I love this opening shot of the short Glimmers Of Light of a character who hasn’t left his home in six months after a panic attack. It screened during our first virtual festival in 2020, and I thought it would resonate strongly with viewers during the pandemic, though I think it was a little sadly overlooked. It’s a low-key but effective film—Chicago had a stay-at-home order at one point and I even remember being comforted by having the same meal every day, eggs and bacon and sometimes pancakes, which I often ordered online. I’m not sure it’s fair to say I’ve developed full-blown agoraphobia since that time. However, I definitely have developed much more anxiety about leaving my home, and not even due to fear of illness. I just know the world out there is unpredictable and sometimes painful, and I can’t control it and program it according to routine. I’ve grown so much more comfortable with solitude, some might say too comfortable.
I decided to take some vacation around my birthday this year, and as usual on my “vacations” now, made a huge to-do list and only chipped away at it. I kind of went off the grid for the most part to try to get things done and work on myself. This wasn’t too much different than my norm recently as I’ve mostly been “off the grid” anyway due to busy-ness and my overprogrammed life and some of that lingering social anxiety. I worked a little more on the festival, but I would have preferred to do more. I kept up with my summer school homework and cleaned and organized a bit, but not as much as I wanted to. I taught myself how to sew – badly. I need to perfect it, but I think I have the basics down. I worked a bit on art and especially learning how to print on products with a new color printer I bought, but realized I needed some more supplies to do it right.
I think the best parts of my little staycation were when I was actually pulled a bit out of my comfort zone. My 40th birthday was in 2020, so that landmark was spent at home, alone, with cats. However, my best friend Jim sent me a pizza that day, and this year he took me out in person. It was pretty low-key; he asked what I wanted to do, and I decided on something I hadn’t done in a long time that I’d dearly missed, going to an estate sale. We found one in Logan Square that was pretty modest and tame, but that’s where I picked up the color printer, plus a few other little treasures, because I always manage to find some. While we were there we had brunch at Bang Bang!
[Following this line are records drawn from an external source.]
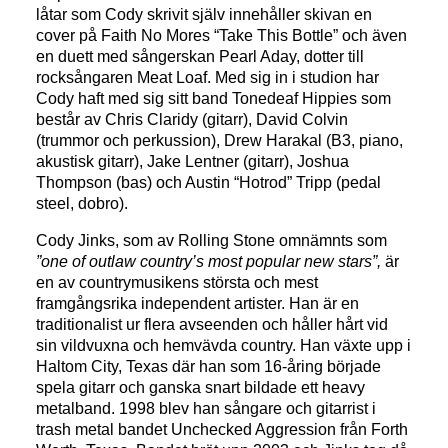
låtar som Cody skrivit själv innehåller skivan en
cover på Faith No Mores “Take This Bottle” och även
en duett med sångerskan Pearl Aday, dotter till
rocksångaren Meat Loaf. Med sig in i studion har
Cody haft med sig sitt band Tonedeaf Hippies som
består av Chris Claridy (gitarr), David Colvin
(trummor och perkussion), Drew Harakal (B3, piano,
akustisk gitarr), Jake Lentner (gitarr), Joshua
Thompson (bas) och Austin “Hotrod” Tripp (pedal
steel, dobro).
Cody Jinks, som av Rolling Stone omnämnts som
”one of outlaw country’s most popular new stars”,
är
en av countrymusikens största och mest
framgångsrika independent artister. Han är en
traditionalist ur flera avseenden och håller hårt vid
sin vildvuxna och hemvävda country. Han växte upp i
Haltom City, Texas där han som 16-åring började
spela gitarr och ganska snart bildade ett heavy
metalband. 1998 blev han sångare och gitarrist i
trash metal bandet Unchecked Aggression från Forth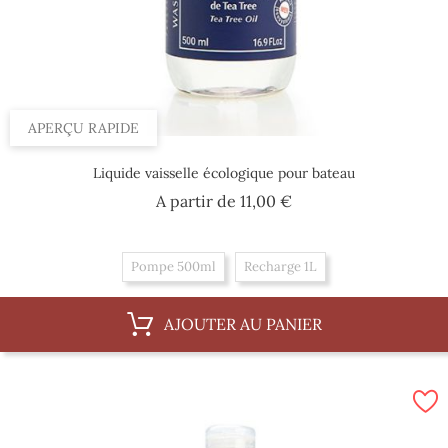
APERÇU RAPIDE
Liquide vaisselle écologique pour bateau
Prix
A partir de
11,00 €
Pompe 500ml
Recharge 1L
AJOUTER AU PANIER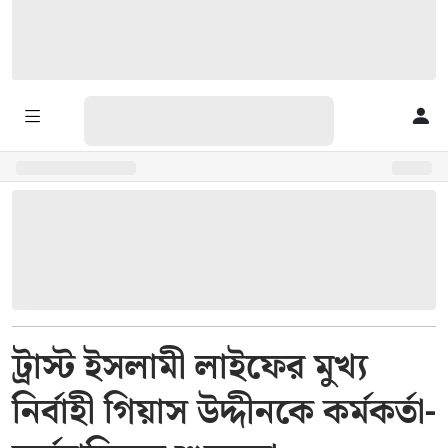
ট্রাস্ট ইসলামী লাইফের মুখ্য
নির্বাহী গিয়াস উদ্দীনকে কর্মকর্তা-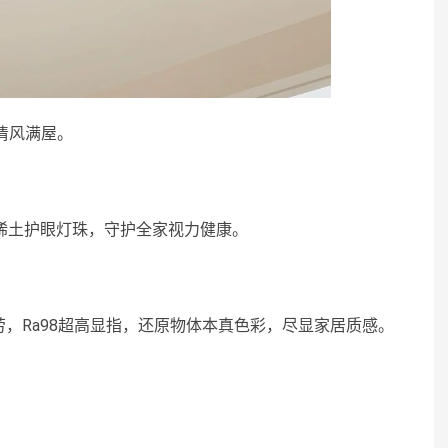
清风满屋。
稀土护眼灯珠，守护全家视力健康。
，Ra98超高显指，还原物体本真色彩，尽显家居质感。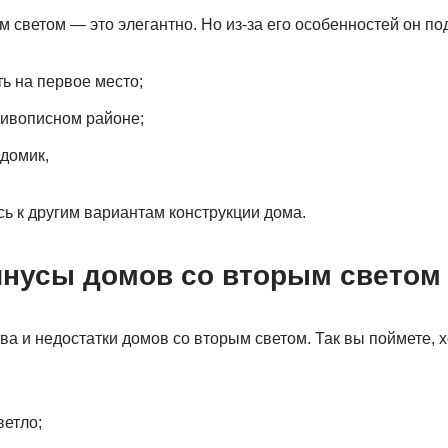
м светом — это элегантно. Но из-за его особенностей он по
ь на первое место;
живописном районе;
домик,
ь к другим вариантам конструкции дома.
нусы домов со вторым светом
а и недостатки домов со вторым светом. Так вы поймете, х
ветло;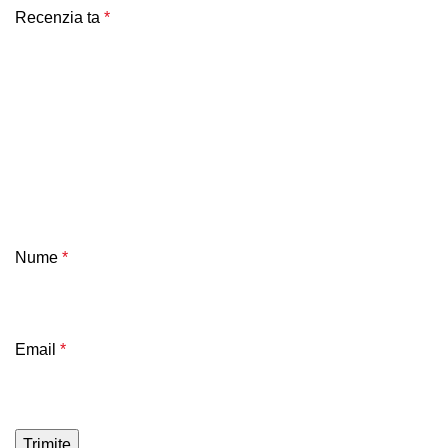
Recenzia ta
*
Nume
*
Email
*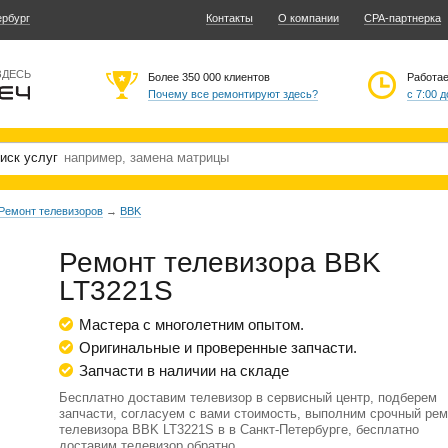
ербург
Контакты
О компании
CPA-партнерка
ЗДЕСЬ
Более 350 000 клиентов
Работа
Почему все ремонтируют здесь?
с 7:00 д
иск услуг
Ремонт телевизоров
→
BBK
Ремонт телевизора BBK
LT3221S
Мастера с многолетним опытом.
Оригинальные и проверенные запчасти.
Запчасти в наличии на складе
Бесплатно доставим телевизор в сервисный центр, подберем
запчасти, согласуем с вами стоимость, выполним срочный рем
телевизора BBK LT3221S в в Санкт-Петербурге, бесплатно
доставим телевизор обратно.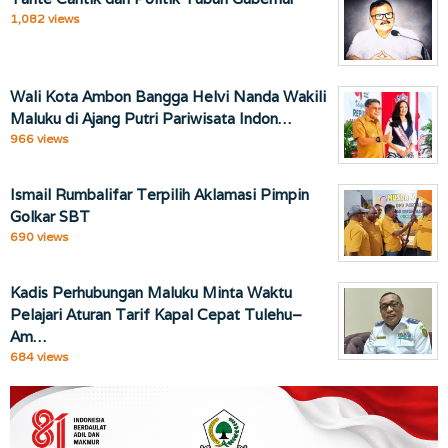
1,082 views
Wali Kota Ambon Bangga Helvi Nanda Wakili
Maluku di Ajang Putri Pariwisata Indon…
966 views
Ismail Rumbalifar Terpilih Aklamasi Pimpin
Golkar SBT
690 views
Kadis Perhubungan Maluku Minta Waktu
Pelajari Aturan Tarif Kapal Cepat Tulehu–
Am…
684 views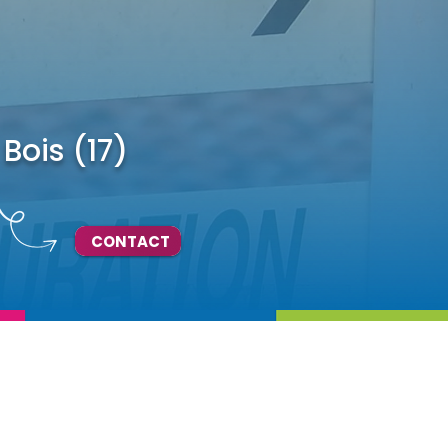
Bois (17)
CONTACT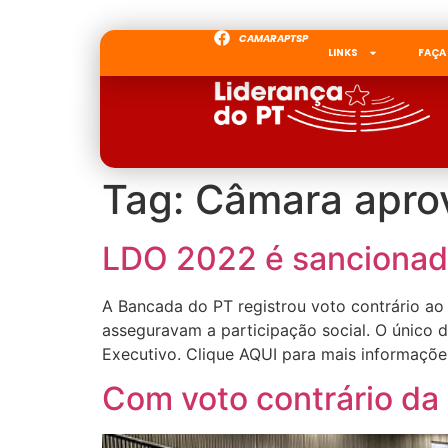
CAMARAPTSP
LINKS
FAÇA
Tag:
Câmara apro
LDO 2022 é sancionad
A Bancada do PT registrou voto contrário ao 
asseguravam a participação social. O único di
Executivo. Clique AQUI para mais informaçõ
Com voto contrário d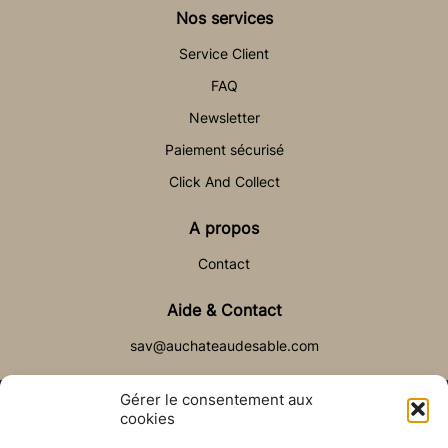
Nos services
Service Client
FAQ
Newsletter
Paiement sécurisé
Click And Collect
A propos
Contact
Aide & Contact
sav@auchateaudesable.com
Gérer le consentement aux
cookies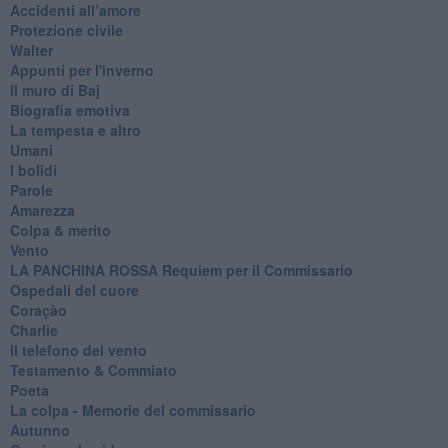
Accidenti all’amore
Protezione civile
Walter
Appunti per l'inverno
Il muro di Baj
Biografia emotiva
La tempesta e altro
Umani
I bolidi
Parole
Amarezza
Colpa & merito
Vento
​LA PANCHINA ROSSA Requiem per il Commissario
Ospedali del cuore
Coraçào
Charlie
Il telefono del vento
Testamento & Commiato
Poeta
​La colpa - Memorie del commissario
Autunno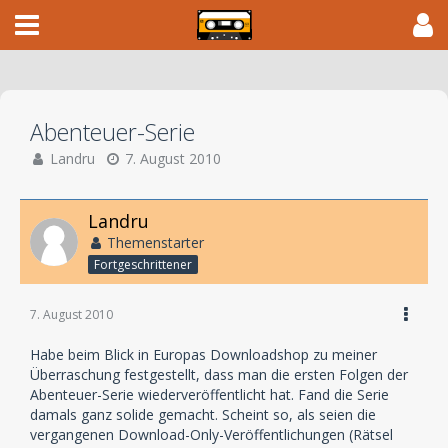
Abenteuer-Serie
Landru
7. August 2010
Landru
Themenstarter
Fortgeschrittener
7. August 2010
Habe beim Blick in Europas Downloadshop zu meiner
Überraschung festgestellt, dass man die ersten Folgen der
Abenteuer-Serie wiederveröffentlicht hat. Fand die Serie
damals ganz solide gemacht. Scheint so, als seien die
vergangenen Download-Only-Veröffentlichungen (Rätsel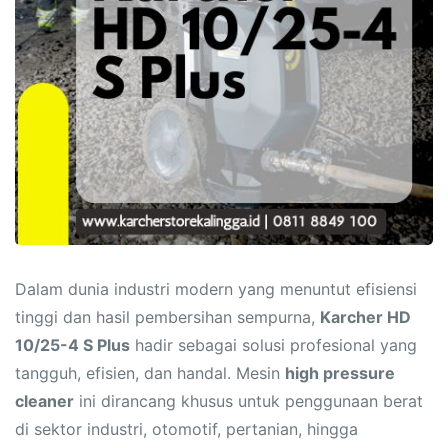
Dalam dunia industri modern yang menuntut efisiensi
tinggi dan hasil pembersihan sempurna,
Karcher HD
10/25-4 S Plus
hadir sebagai solusi profesional yang
tangguh, efisien, dan handal. Mesin
high pressure
cleaner
ini dirancang khusus untuk penggunaan berat
di sektor industri, otomotif, pertanian, hingga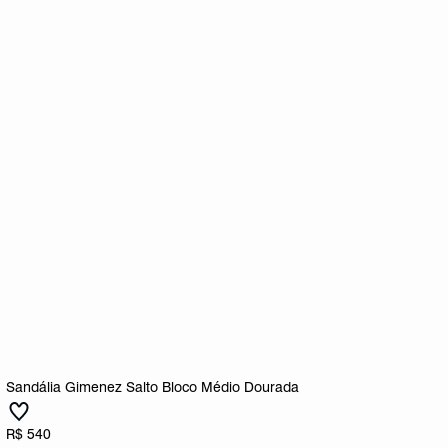
Sandália Gimenez Salto Bloco Médio Dourada
R$ 540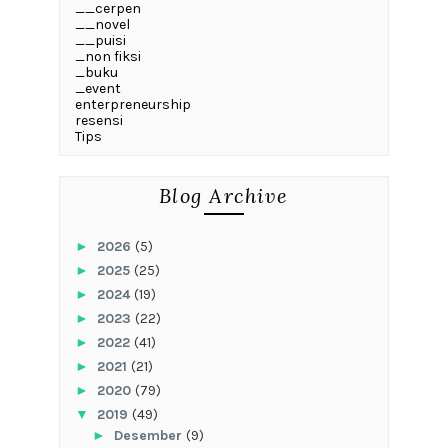
__cerpen
__novel
__puisi
_non fiksi
_buku
_event
enterpreneurship
resensi
Tips
Blog Archive
►
2026
(5)
►
2025
(25)
►
2024
(19)
►
2023
(22)
►
2022
(41)
►
2021
(21)
►
2020
(79)
▼
2019
(49)
►
Desember
(9)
Biscuits & Pie which I had also dearly missed because the location near me closed, and their made-from-scratch biscuits and pie were just as tasty as I remembered, and it was gorgeous weather to eat on their patio. Finally, we walked down the beach to view the “World of Tomorrow” community murals in Rogers Park, which were really colorful and fun. It was a lovely day.
Then over the weekend I got an unexpected call from a friend, and I could tell she really needed my help. I’ve gotten enough support from people over the years that I feel it’s truly my time to give back whenever I can when someone is feeling down. We ended up going to an art gallery and though I was definitely anxious and hesitant, the people at the gallery were so friendly and fun, the art was so interesting, and there was overall such a positive vibe that I let down my guard, laughed, and even danced a bit. The next day I even responded to a brunch invite from some dear friends I hadn’t seen in too long. It was hard to say no since it was another beautiful day weather-wise, it was right down the street, and I missed them. Nothing bad happened that time either – they treated me just as if no time had passed at all, and it kind of felt like it hadn’t.
Of course, bad things do sometimes happen—that’s the inevitable risk we take for interacting with the world and not living in a cabin in Norway. People are fallible, they all have their idiosyncrasies, and as hard as we try, we’re sometimes going to make mistakes and get hurt. As I said recently on a podcast, “Life is hard and often painful. But what else is there?”